"E stutatelo ‘sto telefono...".
La voce tonante del maestro Riccardo Muti che interrompe il concerto di Natale in Senato non è solo un doveroso richiamo ai politici col telefonino acceso ma un meraviglioso omaggio a una parola italiana desueta, «stutare» come spegnere, che oggi magicamente risorge per qualche ora.Lungi dall’essere una parola tipica del Mezzogiorno, è piuttosto un nobile latinismo decaduto che per sua fortuna è sopravvissuto al Sud, dove trova ancora cittadinanza soprattutto in Calabria, Sicilia e una parte della Puglia. La ritroviamo in Boccaccio («Anzi che più s’accenda il fuoco, providamente pensate di stutarlo»), ma anche in Iacopone da Todi («’l tuo plagner me stuta»), la Treccani ci ricorda che l’etimologia è complessa e non immediata, ma merita un ragionamento.
Stutare deriva da "privativo" e "tutare", inteso come proteggere (vedi i suoi figlioletti come tuta, tutore e tutela), il che può significare togliere protezione, ma anche appunto estinguere, consumare, era conosciuto persino nella sua variante «astutare», in voga fino alla metà del 1700 nel Vocabolario della Crusca.
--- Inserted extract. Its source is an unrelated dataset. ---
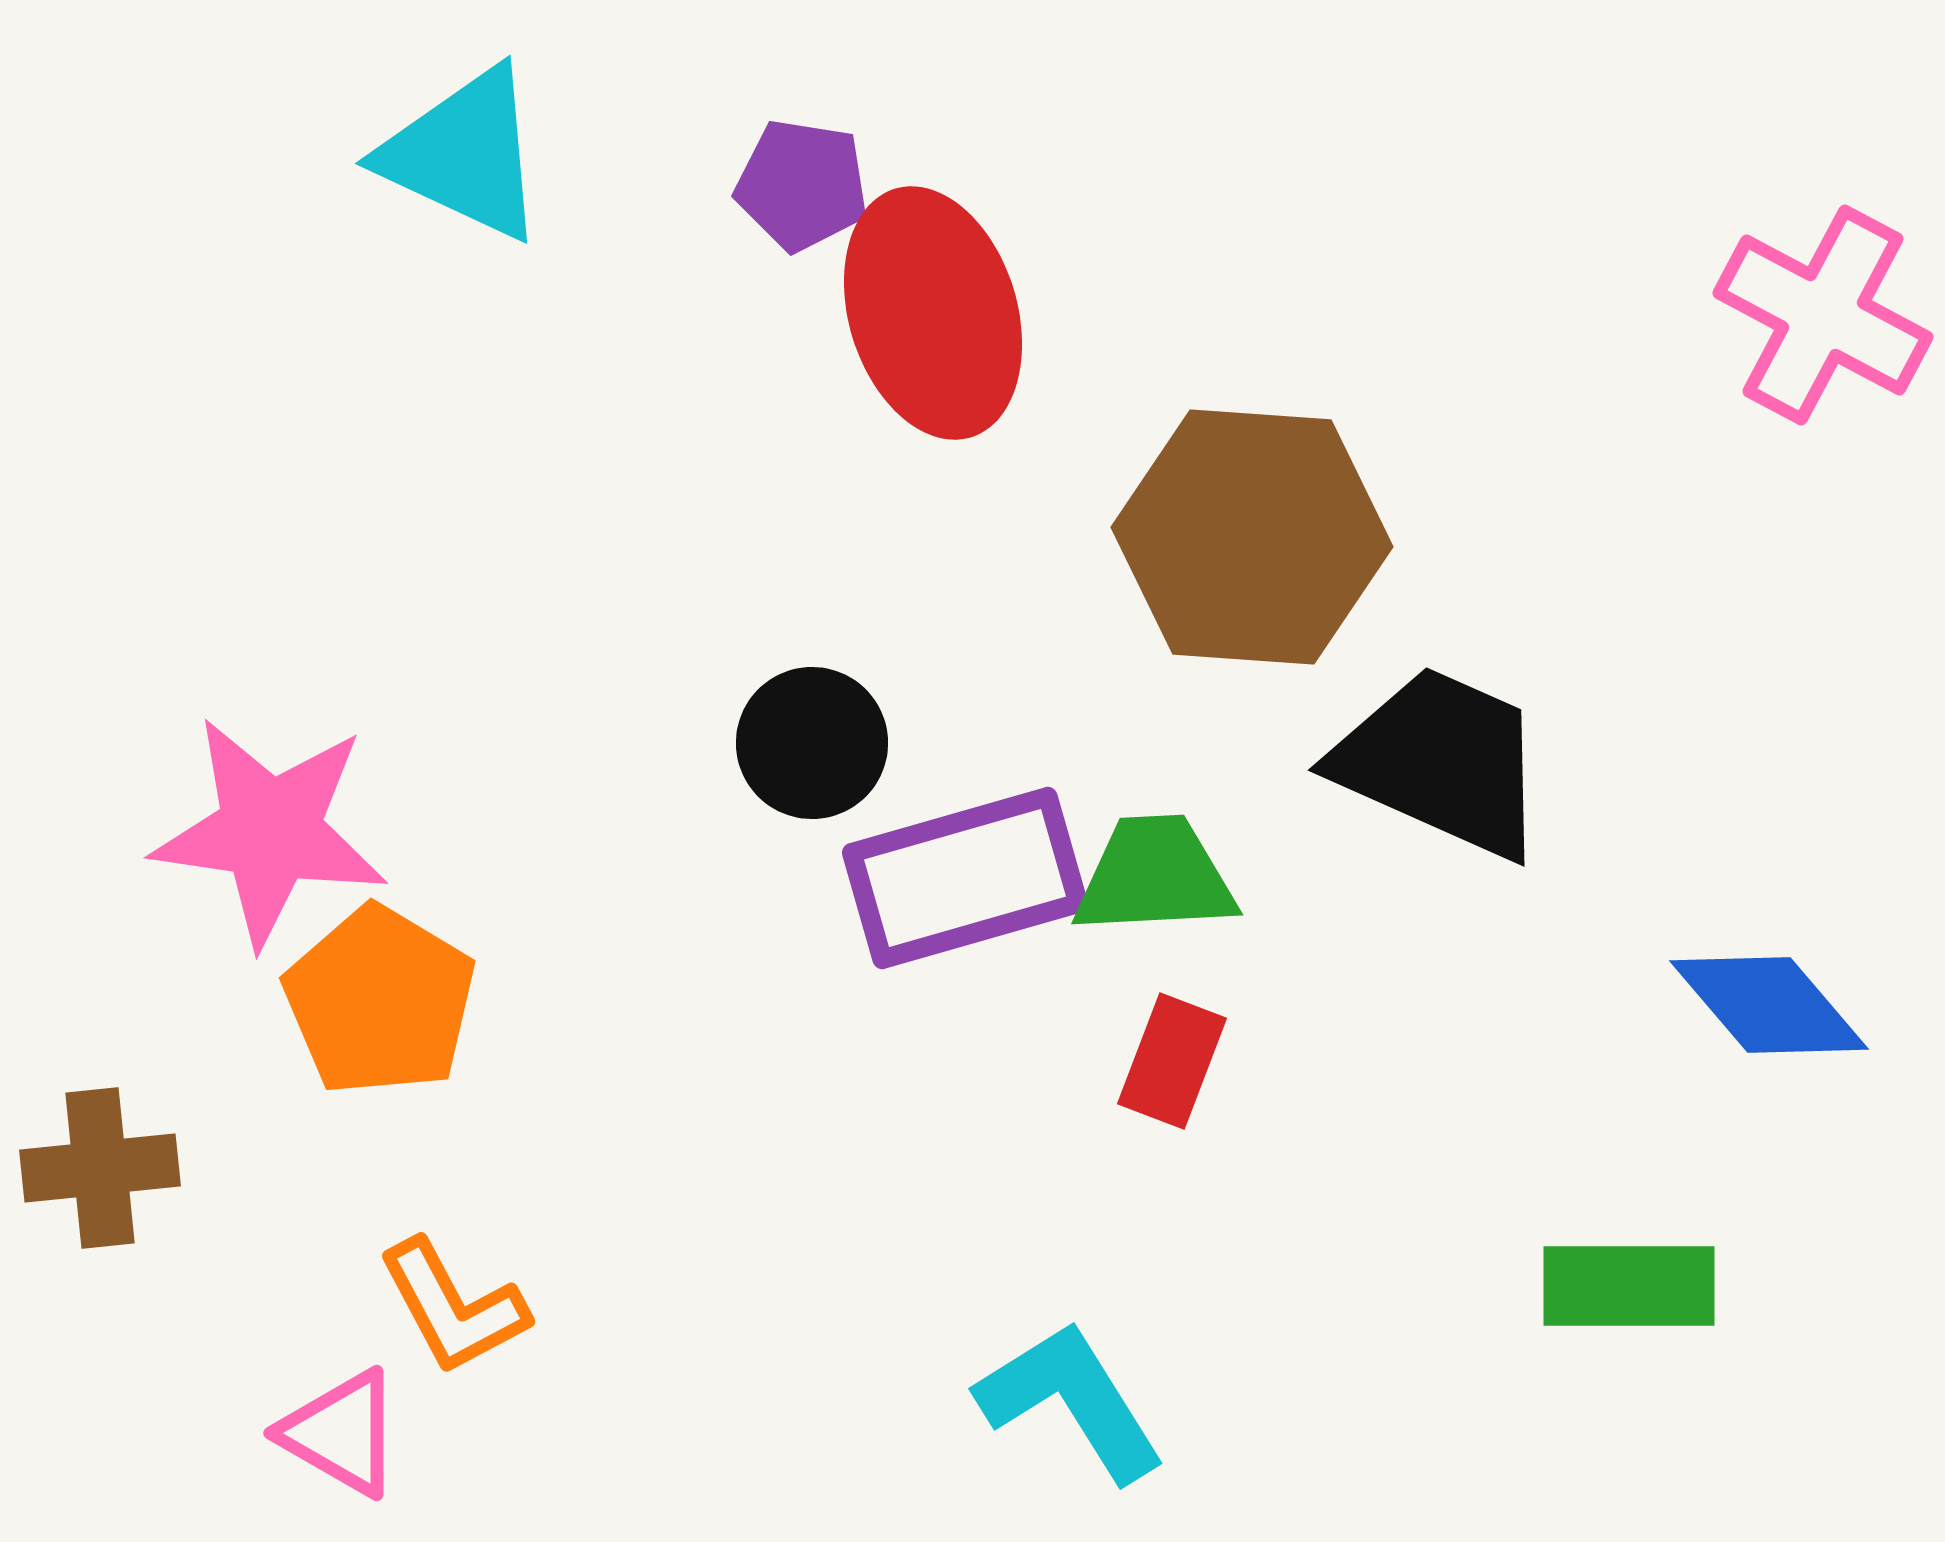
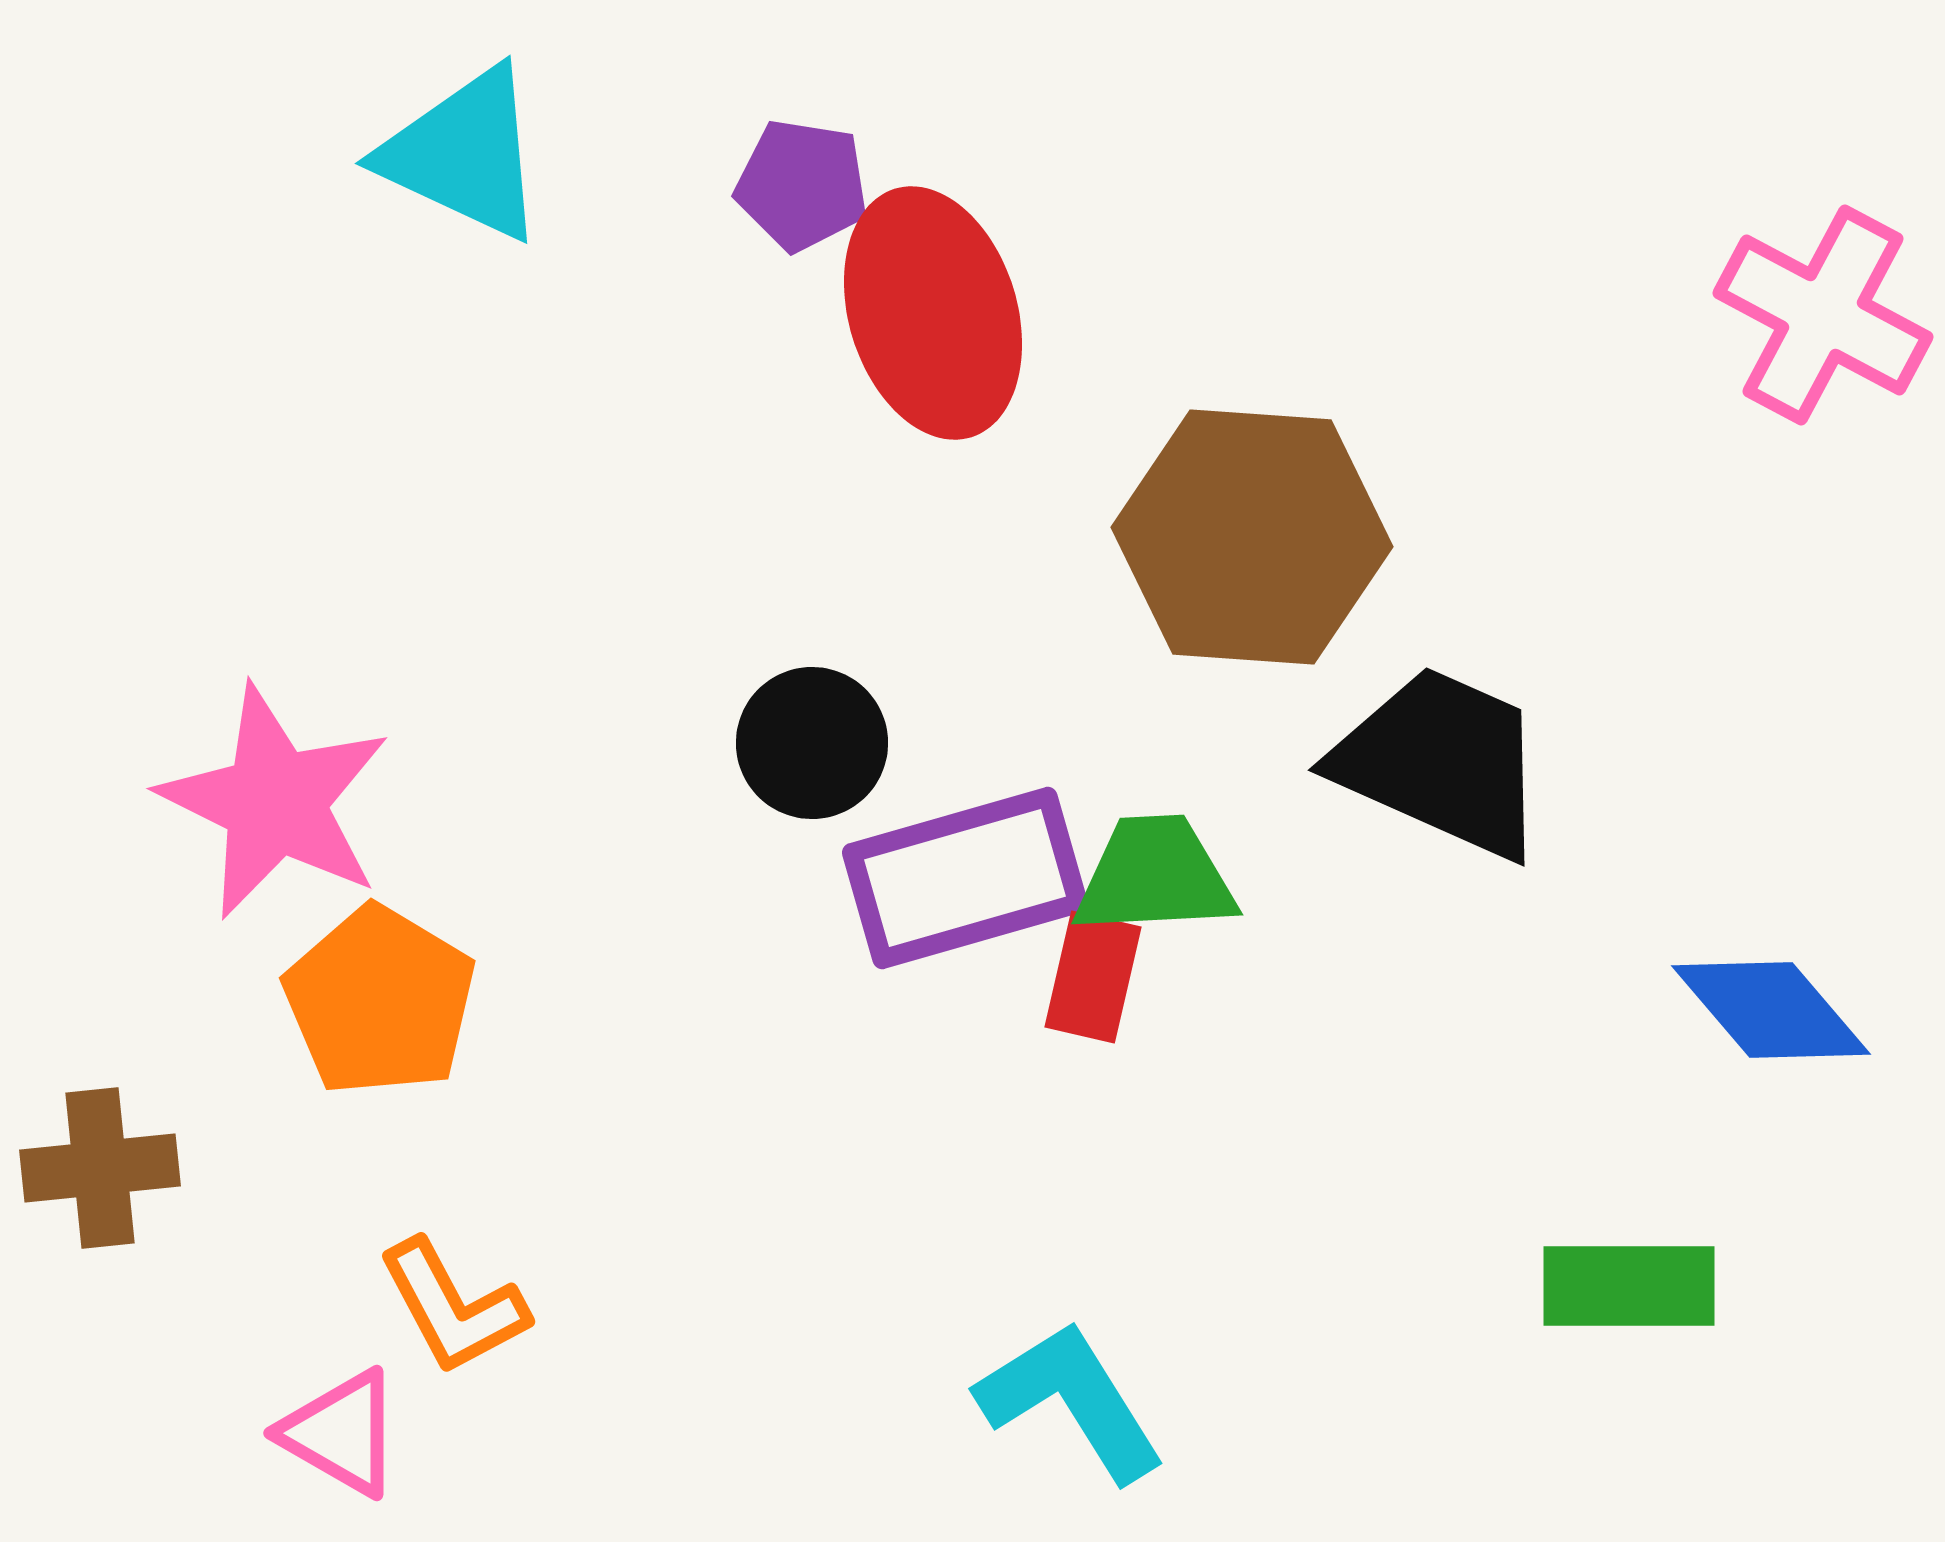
pink star: moved 5 px right, 29 px up; rotated 18 degrees clockwise
blue diamond: moved 2 px right, 5 px down
red rectangle: moved 79 px left, 84 px up; rotated 8 degrees counterclockwise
Come sappiamo, l’uso delle parole deriva da una serie di fortune: la potenza espressiva, l’assenza di sinonimi, la facilità con cui si ricorda, la brevità della parola. Nel dialetto «stutare» si usa espressamente per il fuoco e la luce della candela, con la modernità è passato a descrivere l’azione rapida (quasi onomatopeica) di interrompere l’energia elettrica, spegnere il forno, il pc o appunto il telefonino.
Nella sua maestosa opera di ricostruzione dei dialetti, il maestro Gerhard Rohlfs si spinge anche a ipotizzare che stutare derivi da "extutare", vale a dire «guardare il fuoco coprendolo», come a mettere sullo stesso piano i verbi latini «tuere» (guardare) e il solito «tutare», cioè proteggere. Un’ipotesi affascinante sebbene difficilmente percorribile. Ma come avrà fatto Muti (padre medico di Molfetta in Puglia e madre napoletana, Gilda Peli Sellitto) a ripescare questa parola? Dal 2006 il maestro è di casa in Calabria. Folgorato dalla bravura di alcuni giovanissimi musicisti, nel 2008 diresse la banda di fiati di Delianuova a Ravenna, qualche anno dopo l’orchestra che diresse a Reggio Calabria di musicisti calabresi ne aveva 270 sul palco e quasi mille in tutto. Facile che l’abbia ascoltata in quegli anni e che l’abbia introiettata nel proprio «idioletto», cioè le linguistiche che una persona possiede e adopera.